Sep 8, 2022 - Politics

Massachussetts voters opt for a shade of purple

Illustration of a piece of paper with a blue hand pointing left, purple hand pointing up, and red hand pointing right with the purple hand checked off.

Illustration: Victoria Ellis/Axios

Even though progressive Democrats like Maura Healey and Andrea Campbell captured their party's nominations for governor and attorney general respectively yesterday, the primaries were big successes for moderates — relatively speaking.

Driving the news: Democrats explicitly running as the most progressive candidate on the ballot all went down to defeat, while candidates closer to the center prevailed.

Why it matters: Yes, Massachusetts voters rarely choose leaders from outside the Democratic Party, but even in the state with the bluest reputation, candidates further to the left often flame out.

What they're saying: "The center of gravity in Massachusetts often rests with left-of-center Democrats who don't travel in the most progressive lane in contested primaries," writes Commonwealth's Michael Jonas.

The intrigue: The state's top progressive politico, Sen. Elizabeth Warren, had a bad night, writes the Herald's Joe Battenfeld.

  • Warren had expended considerable political capital promoting labor attorney Shannon Liss-Riordan as the next great liberal attorney general, only to see her lose to Campbell.
  • Warren's 2018 opponent Geoff Diehl proved he's still the darling of the Trump-minded Mass. GOP by beating the more moderate Chris Doughty for the Republicans' gubernatorial nomination.

Liss-Riordan's loss also took some of the shine off Boston Mayor Michelle Wu's potential to become a kingmaker in the state.

  • Liss-Riordan held high-visibility campaign events with Warren and Wu at her side in the days leading up to the election. Healey similarly held joint campaign events with Campbell.
  • Wu's predecessor Marty Walsh had developed a reputation for a "kiss of death" when it came to his endorsements.
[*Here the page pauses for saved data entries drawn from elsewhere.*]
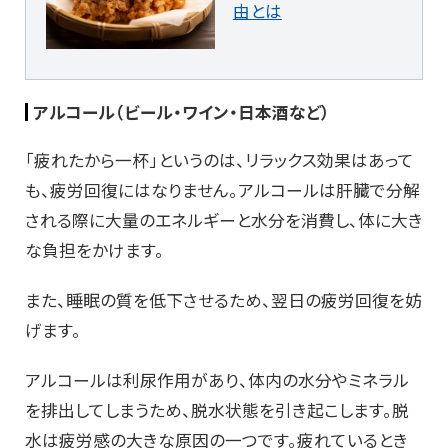
由とは
アルコール（ビール・ワイン・日本酒など）
「疲れたから一杯」というのは、リラックス効果はあって
も、疲労回復にはなりません。アルコールは肝臓で分解
される際に大量のエネルギーと水分を消費し、体に大き
な負担をかけます。
また、睡眠の質を低下させるため、翌日の疲労回復を妨
げます。
アルコールは利尿作用があり、体内の水分やミネラル
を排出してしまうため、脱水状態を引き起こします。脱
水は疲労感の大きな原因の一つです。疲れているとき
The trend continued down the ballot, with moderate Democrat Diana DiZoglio beating the more progressive Chris Dempsey for the auditor nomination.

  • Salem Mayor Kim Driscoll beat back two opponents who wear their progressive bona fides on their sleeves.
  • Secretary of State William Galvin, never a favorite of progressives, handily defeated Boston NAACP president Tanisha Sullivan.